Growing pains:can the politics of sustainability survive the economic downturn?
- 24th September 2012, 01:00PM
- Surrey room 1, Hilton Metropole, Brighton
This event will seek to question the conventional wisdom that the current economic downturn will damage the move towards a more sustainable economy. We hope it will question whether the recession has to be bad for the planet and the poor or whether we can turn a crisis into an opportunity, to recalibrate our thinking of economic development and achieve ‘good growth’.
Speakers will include:
- Duncan Hames MP, PPS to Deputy Prime Minisiter Nick Clegg MP
- Sharon Bowles MEP, Member of the European Parliament for South East England, Chair of the EU Economic and Monetary Affairs Committee
- Phil Bloomer, Director of Campaigns, Oxfam
- David Nussbaum, CEO, WWF (chair)
- Mark Potter, Head of Renewable Energy, RSA Insurance
As the global economy falters, commentators have questioned whether the economic downturn will put an end to the politics of sustainability. On the face of things, the signs do not appear promising. Aid budgets are falling globally (with the UK as a notable exception) and international climate negotiations remain deadlocked. Meanwhile, in the UK the Environmental Audit Committee has criticised the Government’s approach to a green economy claiming it lacks a long-term vision and represents a missed opportunity to show global leadership in the run-up to the Rio Summit.

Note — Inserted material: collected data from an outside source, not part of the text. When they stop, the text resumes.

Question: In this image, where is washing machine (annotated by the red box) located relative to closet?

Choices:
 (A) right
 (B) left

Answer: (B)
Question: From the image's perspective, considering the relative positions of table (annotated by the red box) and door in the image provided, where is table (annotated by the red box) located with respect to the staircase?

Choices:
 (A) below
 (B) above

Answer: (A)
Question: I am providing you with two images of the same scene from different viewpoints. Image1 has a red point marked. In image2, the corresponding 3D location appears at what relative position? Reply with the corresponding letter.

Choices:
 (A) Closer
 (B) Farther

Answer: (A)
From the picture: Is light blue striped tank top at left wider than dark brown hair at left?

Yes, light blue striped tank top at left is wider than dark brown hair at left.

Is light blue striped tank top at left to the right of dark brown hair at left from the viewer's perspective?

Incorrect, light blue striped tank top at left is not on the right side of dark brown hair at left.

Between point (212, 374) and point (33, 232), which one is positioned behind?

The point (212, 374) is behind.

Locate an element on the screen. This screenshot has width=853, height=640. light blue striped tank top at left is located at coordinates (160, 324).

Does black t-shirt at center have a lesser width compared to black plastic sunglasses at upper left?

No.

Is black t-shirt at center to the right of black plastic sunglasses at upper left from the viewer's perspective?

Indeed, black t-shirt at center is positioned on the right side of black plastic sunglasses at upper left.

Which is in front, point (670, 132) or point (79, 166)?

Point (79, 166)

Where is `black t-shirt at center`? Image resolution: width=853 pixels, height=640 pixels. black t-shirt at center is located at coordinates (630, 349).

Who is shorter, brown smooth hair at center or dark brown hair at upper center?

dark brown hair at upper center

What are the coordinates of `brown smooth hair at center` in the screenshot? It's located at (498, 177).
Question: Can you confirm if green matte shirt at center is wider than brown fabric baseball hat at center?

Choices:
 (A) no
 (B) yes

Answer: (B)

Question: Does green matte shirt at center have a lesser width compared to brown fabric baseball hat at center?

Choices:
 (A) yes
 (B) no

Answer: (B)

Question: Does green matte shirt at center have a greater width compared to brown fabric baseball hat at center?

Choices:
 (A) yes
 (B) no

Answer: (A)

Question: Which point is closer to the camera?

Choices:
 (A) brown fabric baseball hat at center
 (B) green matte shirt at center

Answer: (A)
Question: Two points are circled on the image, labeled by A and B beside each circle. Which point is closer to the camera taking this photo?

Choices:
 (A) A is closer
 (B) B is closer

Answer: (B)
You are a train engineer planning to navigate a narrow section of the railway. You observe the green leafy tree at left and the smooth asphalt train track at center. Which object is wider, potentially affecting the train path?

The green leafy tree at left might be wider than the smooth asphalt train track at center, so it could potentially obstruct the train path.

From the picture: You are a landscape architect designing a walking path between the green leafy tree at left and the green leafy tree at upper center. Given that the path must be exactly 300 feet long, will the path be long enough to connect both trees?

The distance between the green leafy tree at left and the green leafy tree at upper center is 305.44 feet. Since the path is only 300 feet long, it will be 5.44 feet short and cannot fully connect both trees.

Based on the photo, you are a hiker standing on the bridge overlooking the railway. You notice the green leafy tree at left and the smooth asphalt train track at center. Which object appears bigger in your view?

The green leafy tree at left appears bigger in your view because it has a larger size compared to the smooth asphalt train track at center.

But the politics of sustainability are no luxury. While scientists tell us we are already living beyond the means of our finite planet, there are still 1.3 billion people living in absolute poverty, on less than $1.25 per day. Our economies must respond to the challenge of meeting people’s basic needs whilst preserving the planet.
There are optimistic signs that government and business recognise that economic recovery must have both poverty reduction and environmental protection at their heart. The Prime Minister has been announced as a co-chair of the UN Secretary General’s panel to look at development post 2015, and it is widely acknowledged that any new global goals will have to incorporate both poverty reduction and environmental sustainability. Meanwhile domestically the launch of the Natural Environment White Paper is a move towards understanding formally the value of nature, and is coupled with an increasing interest in measuring wellbeing or “happiness”. Both are elements towards developing a broader understanding of economic development beyond GDP.
There is also potential for new industries, such as the renewable energy sector, to come to the fore as the powerhouse for the next generation of manufacturing. The United Nations Energy Programme predicts that by 2030 there will be an additional 6.3 million jobs in solar and 2.1 million jobs in wind energy worldwide. This type and scale of investment can transform previously declining industrial areas into thriving renewable support centres.
On a global scale, such new ways of thinking could provide the basis of a new sustainable economic development model which allows for both human wellbeing and the preservation of our planet. The key question is: what does good growth look like and how can we achieve it?
This event will take place on Monday 24th September at 13:00-14:30 in Surrey 1, Hilton Metropole, Brighton.